Miriam Ruiz
random thoughts on technology and life

{September 15, 2008}   Is freedom only about software licenses?

A couple of years ago Debian had to change the name of Firefox to Iceweasel because Mozilla Corp. was using their trademark to impose conditions on the software that were not restricted by the license. Now the problem is brought again to life for Ubuntu, with Mozilla forcing them to show an EULA before letting users start Firefox. Jeff Licquia explains the situation quite well, in any case.

At first glance, having to add an EULA seems a small price to pay, but underneath the obvious there might be something really serious happening. Software licenses seems to be just one of the possible ways of restricting users’ freedom. We’ve already seen some companies trying to use different methods to restrict it: via software patents, tivoization, etc. It seems we might want to add the usage of trademarks to the list.

According to the Free Software Definition, there are four types of freedom that users need to have to consider a program as Free Software:

In any case, nowhere is said that those freedoms must be given just to end users. Distributions and such must also have these freedoms, including the freedom to modify the program and adapt it to their needs, and their users’ needs. While it makes sense that you cannot call a program Firefox just because it includes 10 lines from its source code, it also doesn’t seem tolerable to try to use trademark to prevent you from adapting the program to your needs and keep calling it free. Is it valid that an organization or company tries to restrict that freedom for you by using their trademark rights? Should a clause preventing that be added to GPL4?

In any case, the final reason for the discussion seems to be much ado about nothing, as the EULA does not, and cannot, add any restriction to the usage of the program. First freedom (to run the program, for any purpose), remember?

pwnguin says:

The trick is that Mozilla wrote the MPL. Modifying the GPL won’t help you any, you have to get them to change the MPL itself.

I’ve seen people suggest Debian’s fork, but honestly I think IceWeasel is a failure. I have no idea what their trademark and license policy is, or where to get their code. They simply have not produced a viable upstream project, let alone a recognizable icon that says “this is the web browser”.

Zarate says:

This is just so sad. Although I sort of understand Mozilla, they should allow certain people to bypass their trademark rubbish. Something like:

“you cannot modify a line of Firefox and still call it Firefox unless you get our permission”.

And then give permission to whoever deserves it. I think it’s totally unacceptable showing the EULA. Full stop. I much rather have Iceweasel.

But if things go finally that way, the real looser would be Mozilla/FF.

Besides, giving hard times to the very people that are promoting you the most?
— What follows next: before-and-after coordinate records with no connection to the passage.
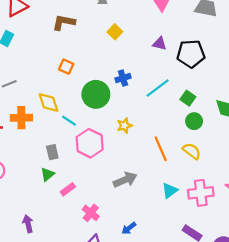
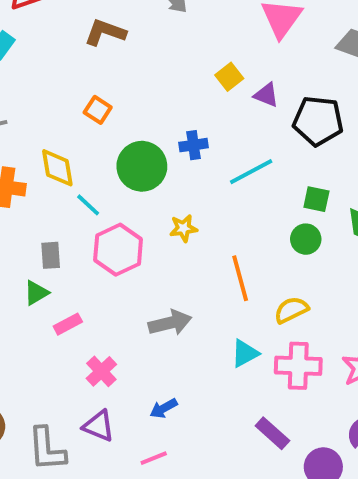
yellow square: (115, 32) -> (229, 77), moved
green square: (188, 98) -> (316, 199), moved, turned -32
yellow semicircle: (192, 151) -> (291, 310), moved, turned -72

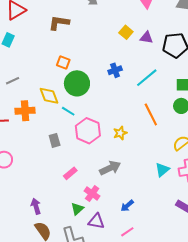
green circle: (142, 166) -> (77, 83), moved
yellow star: (183, 228) -> (120, 133), moved
orange line: (240, 278) -> (151, 114), moved
green triangle: (36, 293) -> (77, 209), moved
gray arrow: (170, 323) -> (110, 168), moved

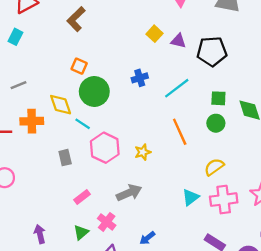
brown L-shape: (59, 23) -> (76, 19), turned -55
green triangle: (77, 209) -> (81, 232), moved

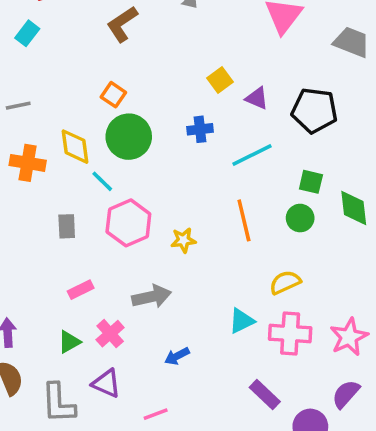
yellow square: (154, 34) -> (220, 80), moved
purple triangle: (178, 41) -> (257, 98), moved
blue arrow: (147, 238) -> (177, 356), moved

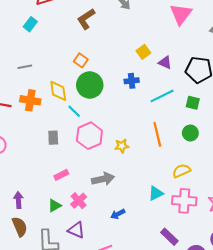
green square: (311, 182) -> (193, 103), moved

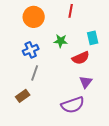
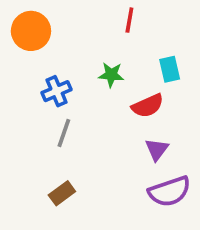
orange circle: (34, 17) -> (31, 31), moved
brown rectangle: (23, 96) -> (62, 193), moved
purple semicircle: (73, 105) -> (170, 191), moved

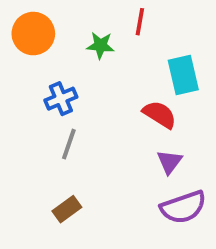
cyan rectangle: (170, 69) -> (183, 75), size x1.4
green star: (111, 75) -> (100, 45), moved
red semicircle: (148, 106) -> (160, 114), turned -124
C’mon…

Ben Finney says:

This restriction by Mozilla Corp is in violation of Freedom Three: the recipient of the work (Ubuntu) is restricted from improving the program (by removing the stupid EULA nag) and redistributing the result.

So, no, this is *not* much ado about nothing.

Ben Finney says:

Subsequently, the Mozilla VCS for Firefox shows changeset da539de11534, with the changelog comment “Bug 443918: Don’t show (and force user to accept) EULA for open-source builds.”

Miry says:

I agree with you regarding Freedom Three, Ben. Thanks for the info about the patch.

pwnguin: AFAIK, Firefox is distributed under a triple license: either MPL (1.1), GPL (2 or above) or LGPL (2.1 or above) can be chosen.

Zárate: It’s more or less what they’re doing now, giving permission tho those they think deserve it.

Zarate says:

“giving permission tho those they think deserve it.”

And they think Debian and Ubuntu don’t????? Now I’m puzzled :|

Miry says:

Zárate: Well, it’s quite obvious that not everything is black and white in this, and there is no sense in being extremist. There’s a gray zone there, of course, but it’s also quite clear that there’s a difference between use and abuse of trademarks.

I understand that Mozilla will not want their name used in vain and try to protect it, that’s reasonable, but I think that Firefox will still be Firefox even if you apply a patch to remove an EULA. Using your trademark rights to prevent that is abuse and maybe even blackmail.

The system works as long as both parties, upstream and distributions, act in good faith. I don’t think Mozilla is using their trademark rights in this case to protect their image but to remove Freedom Three from distributions.

Antonio says:

Yo creo que la GPL 3 es suficiente, simplemente si se produce este tipo de sucesos la GPL nos da la solución Firefox->Iceweasel. El problema es que en este caso quizás Ubuntu no se atreviese a dar el paso, pero debe ser muy complicado cambiar el nombre y los iconos. Incluso se podría sacar para windows como toque de atención a Mozilla de que ese no es el camino…

Por otro lado, por ahora parece que han decidido retirar la EULA de Ubuntu (eso he leído en Barrapunto, creo)

Miry says:

Sí, al final parece que han llegado a un acuerdo, aunque no me da la impresión de que sea algo que solucione todos los problemas, y me temo que en el futuro, si Mozilla continúa con esa actitud, volverá a pasar de nuevo. Mike Hommey resume muy bien, en mi opinión, la situación actual después del acuerdo entre Ubuntu y MozCorp: http://glandium.org/blog/?p=207

Antonio says:

Sí coincido con lo que expresa Mike Hommey… y parece que sólo será una solución parcial, por lo que en Debian seguiremos con Iceweasel. Por cierto, lo siento por cambiar el idioma, pero no me he dado cuenta (normalmente intento comentar en el idioma del comentario).

Miry says:

Antonio: sin problema, yo misma escribo en un idioma u otro según me apetece.


mirian, blogeros, escuchen, acerca del GNU y la libertad del software libre:

me descarge hace poco el ultimo nexuit, GNU claro, mi sorpresa fue cuando no arrancaba con ningun modulo xorg gnu, solo con glfrx o nvidia, en el modulo intel arranco pero el rendimiento era.. umm.. sin comentarios…

es triste que se haga software GNU que requiera software no gnu! esto es interesante, y la culpa esta en la ignorancia de los programadores, que les gusta mucha comodidad (truco que siempre han empleado las empresas capitalistas como Mocosoft!)

Antonio says:


querrás decir que es libre o GPL, pero no veo que nexuiz este desarrollado por la GNU… En cualquier caso, hay mucho software libre para windows, ¿te opones al desarrollo del mismo?